3. En étude de performance ou en simulation

Les calculateurs de performance, les FMS, les outils pédagogiques et les logiciels de simulation utilisent ce type de relation. Comprendre la formule permet de vérifier la cohérence d’une donnée de plan de vol, de préparer un scénario de formation ou de détecter une erreur de conversion.

Erreurs courantes à éviter

  • Confondre IAS et CAS : pour un calcul rigoureux, il faut partir de la CAS.
  • Utiliser l’altitude géométrique au lieu de l’altitude pression : le calcul Mach repose sur la pression statique.
  • Oublier l’effet de la température sur la TAS : le Mach peut être juste, mais la TAS faux si l’OAT est approximative.
  • Supposer qu’une table simplifiée suffit partout : les approximations peuvent devenir insuffisantes près des limites hautes.
  • Employer des unités incohérentes : nœuds, m/s, pieds, mètres et degrés doivent être convertis proprement.

Lecture des résultats du calculateur

Le calculateur affiche généralement :

  • le nombre de Mach estimé ;
  • la TAS obtenue à partir du Mach et de l’OAT ;
  • la pression statique locale à l’altitude choisie ;
  • la vitesse du son locale ;
  • un graphique montrant l’évolution du Mach en fonction de l’altitude pour la CAS saisie.

Le graphique est particulièrement utile car il permet de voir visuellement comment le Mach croît avec l’altitude. Pour une même CAS, la courbe n’est pas parfaitement linéaire. Elle reflète l’évolution de la pression statique dans l’atmosphère standard et aide à estimer le point où une consigne en nœuds rejoint une cible en Mach.

Sources d’autorité à consulter

Conclusion

Le calcul du nombre de Mach à partir de la CAS repose sur une logique aérodynamique précise : la CAS permet de remonter à une pression d’impact, l’altitude pression fournit la pression statique, et leur combinaison donne le Mach via les lois compressibles.

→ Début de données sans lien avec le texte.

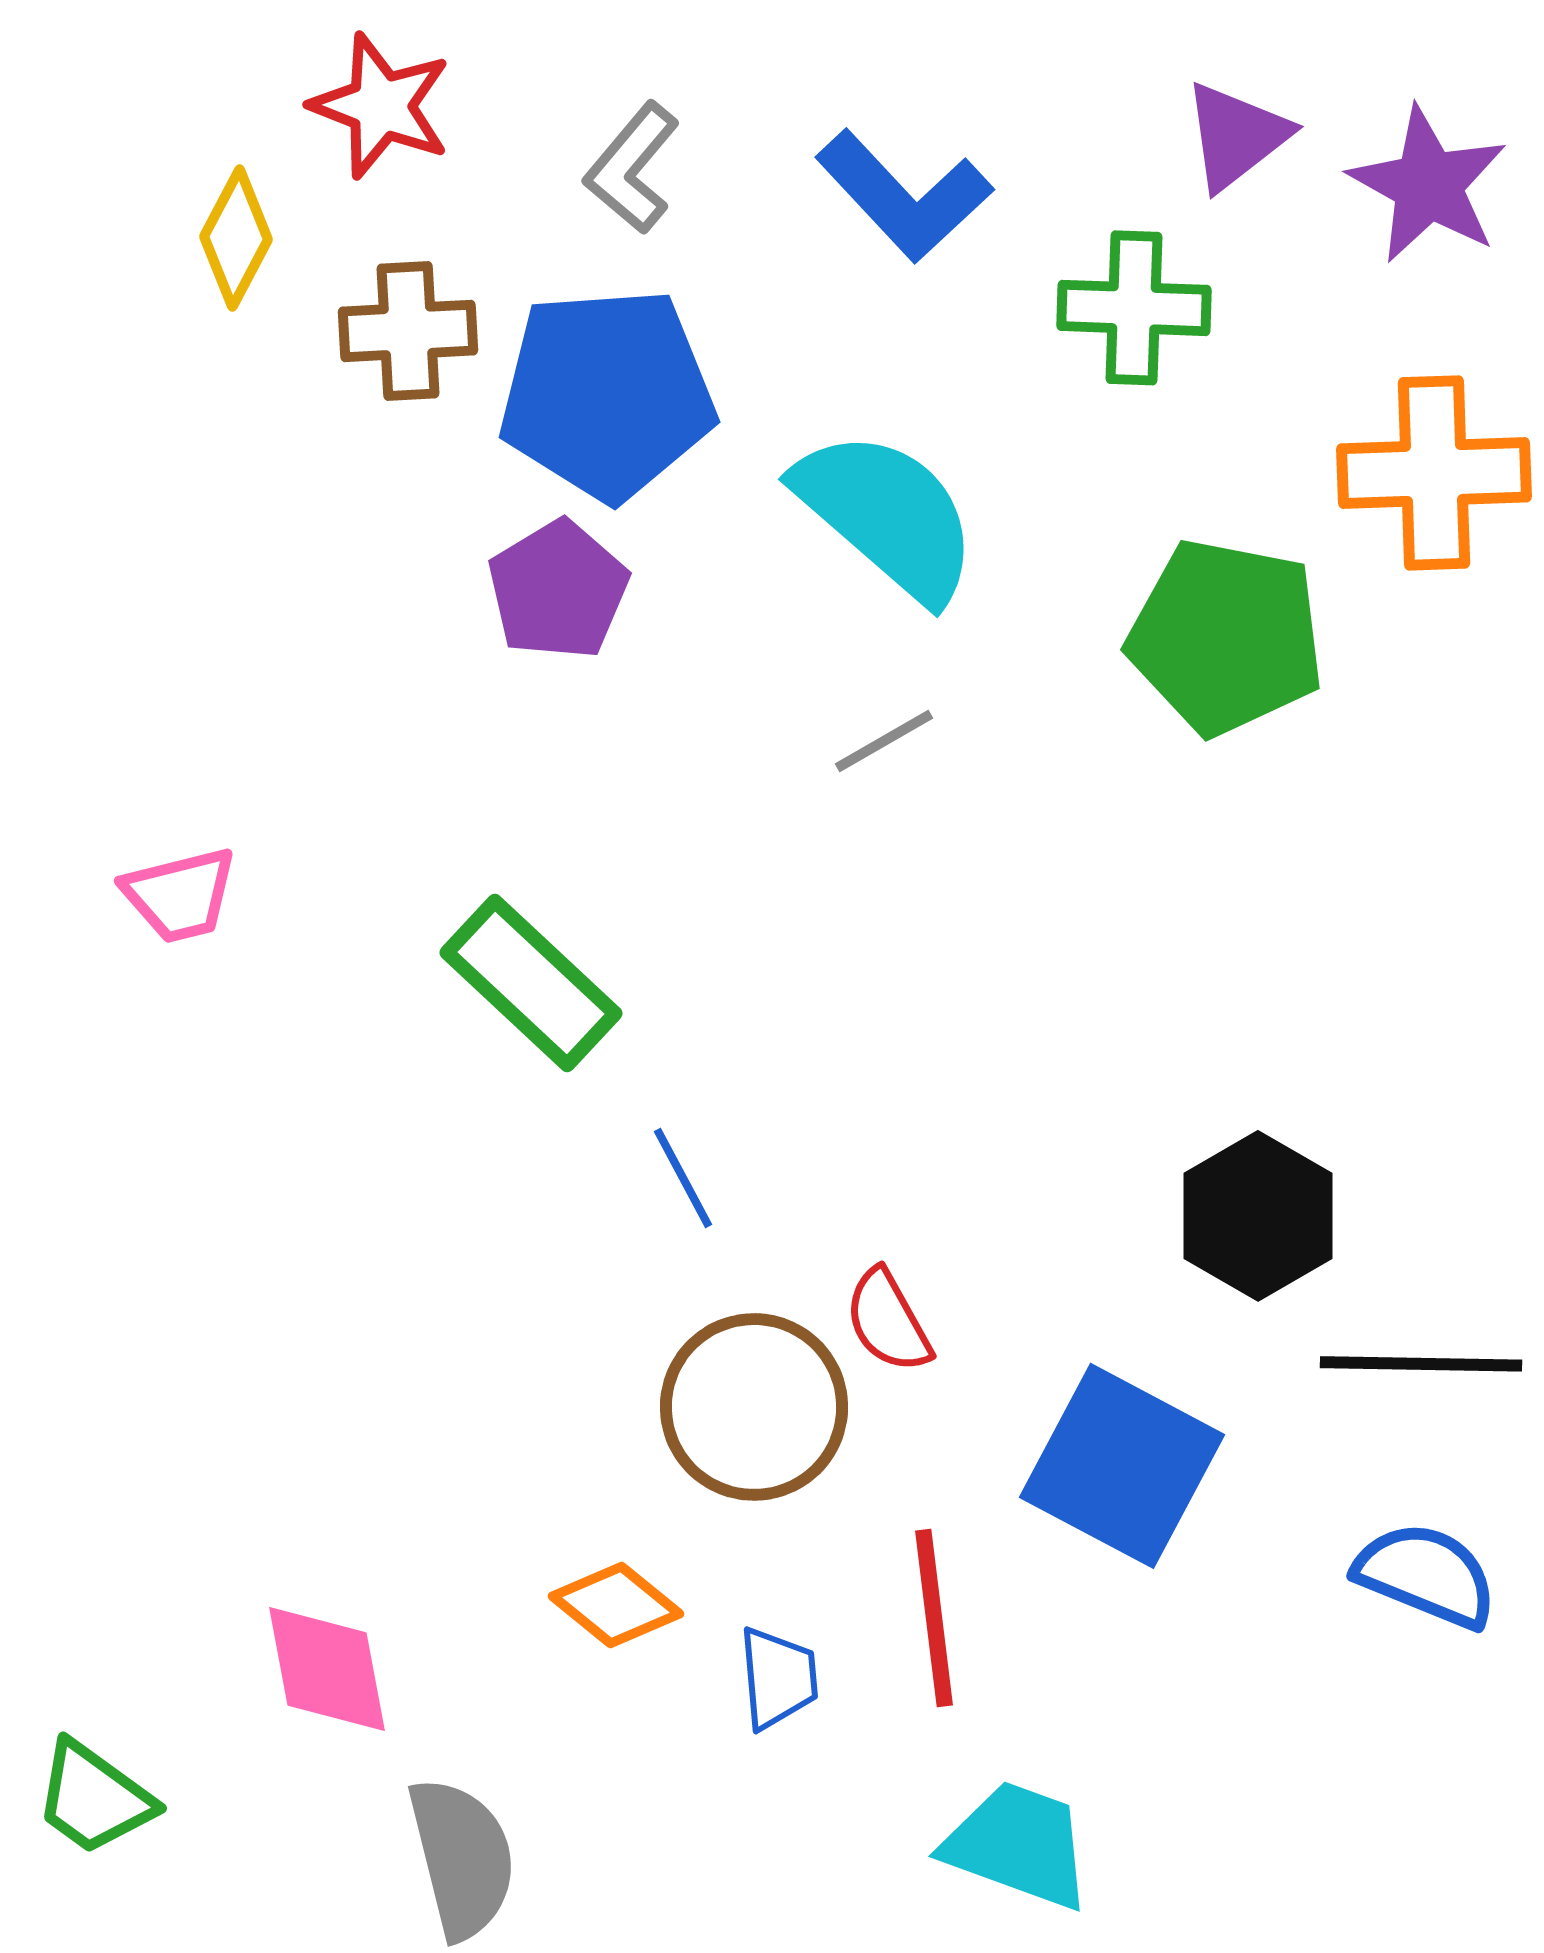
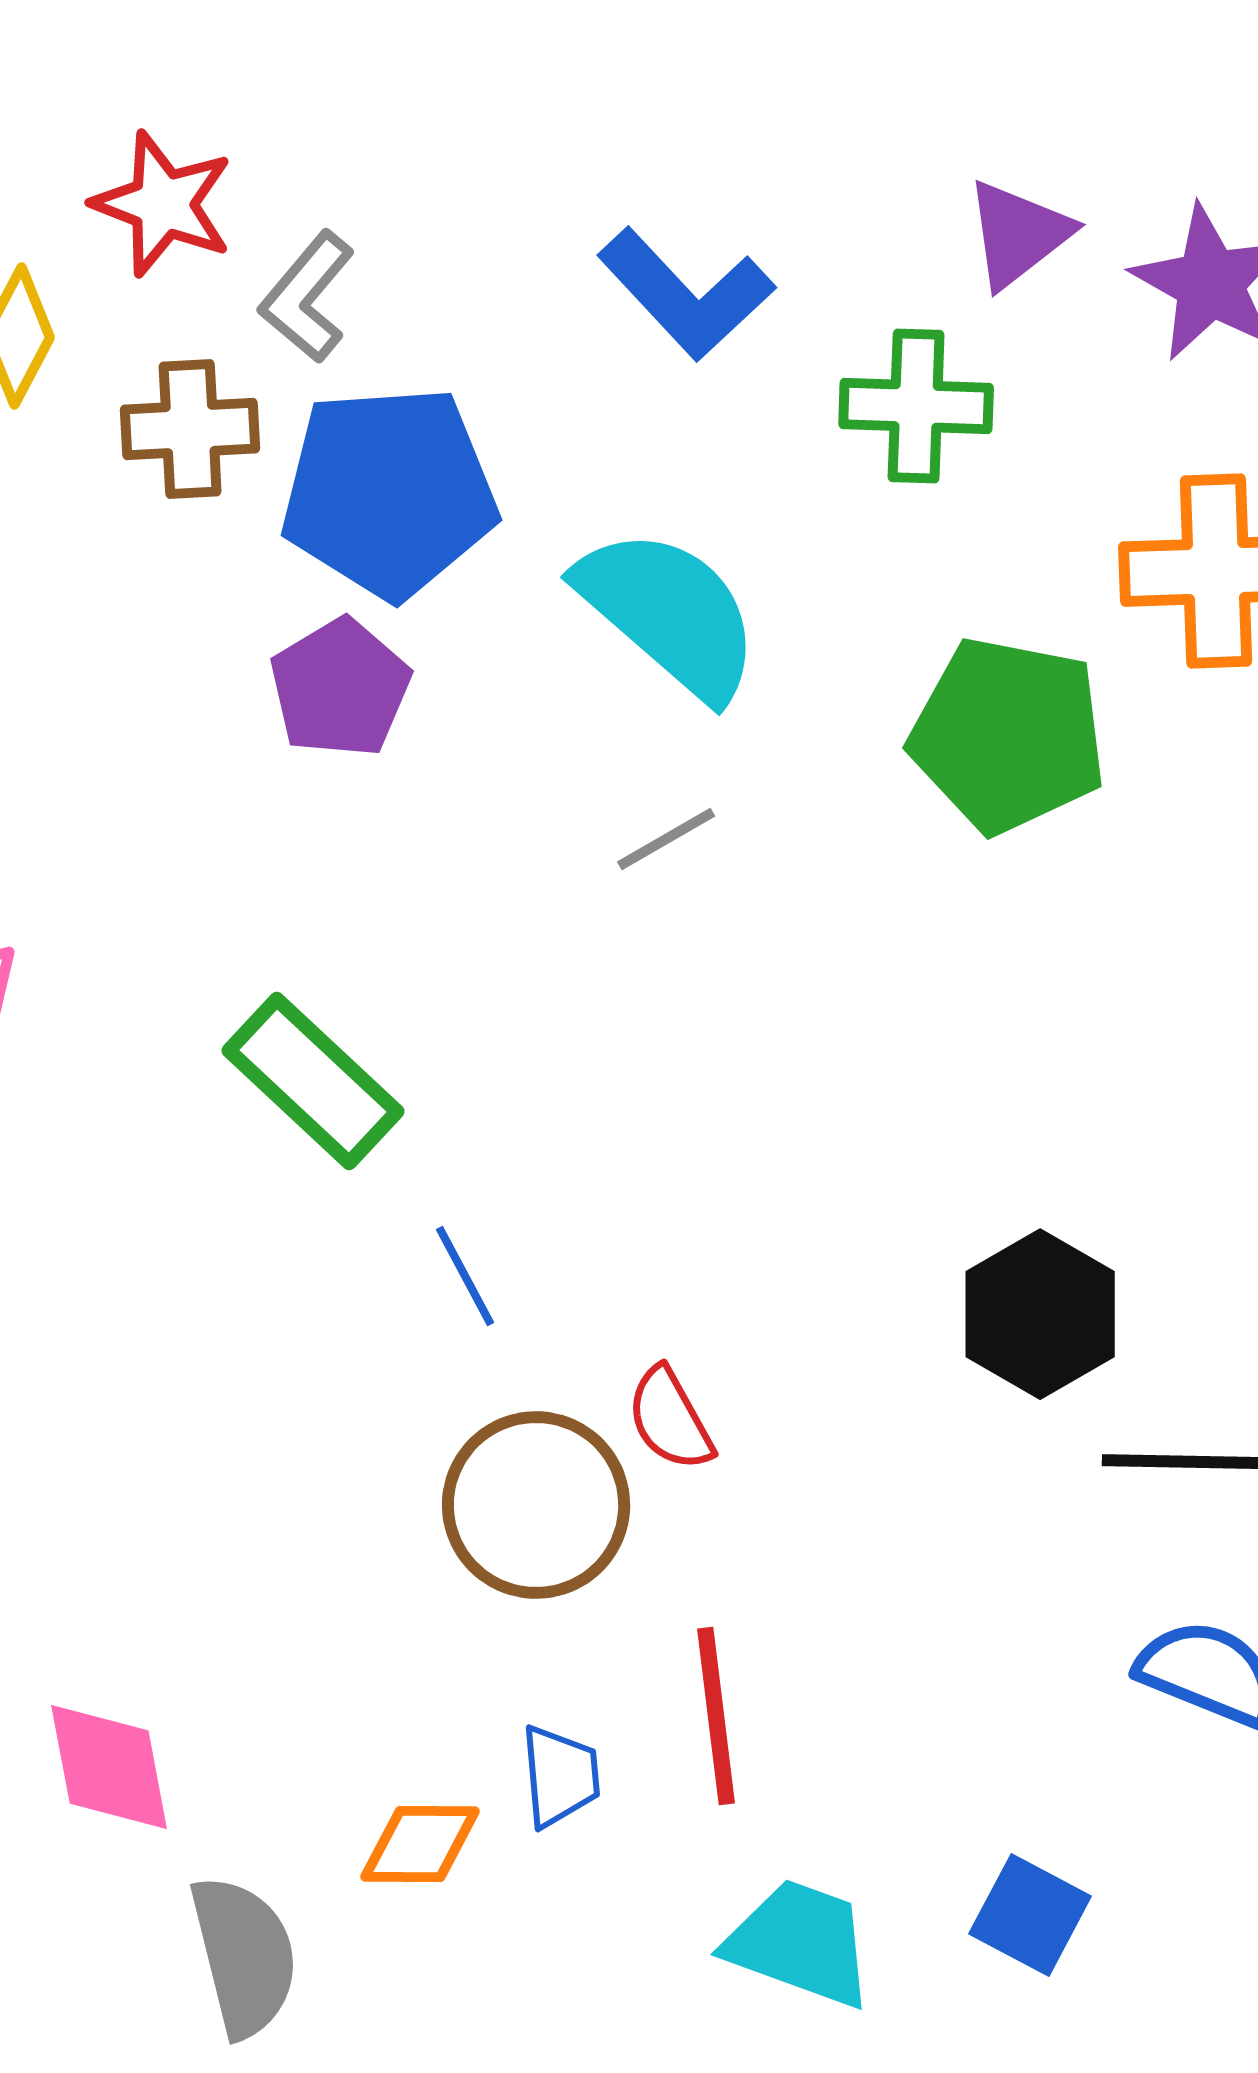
gray L-shape: (632, 168) -> (307, 297), moved
blue square: (1122, 1466) -> (1030, 1915), moved, size x0.6
orange diamond: (616, 1605) -> (420, 1844), moved, turned -39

La température extérieure affine ensuite l’évaluation de la vitesse du son et de la TAS. Cette distinction est essentielle pour la croisière, la gestion des vitesses et l’analyse de performance.

En résumé, si vous voulez une estimation réaliste du Mach à partir d’une vitesse avion, vous devez au minimum connaître la CAS et l’altitude pression. Si vous ajoutez l’OAT, vous obtenez une image encore plus complète de la situation réelle de vol. Utilisé correctement, ce calcul permet non seulement de gagner du temps, mais aussi de mieux comprendre la logique de transition entre les vitesses en nœuds et les vitesses en Mach dans l’aviation moderne.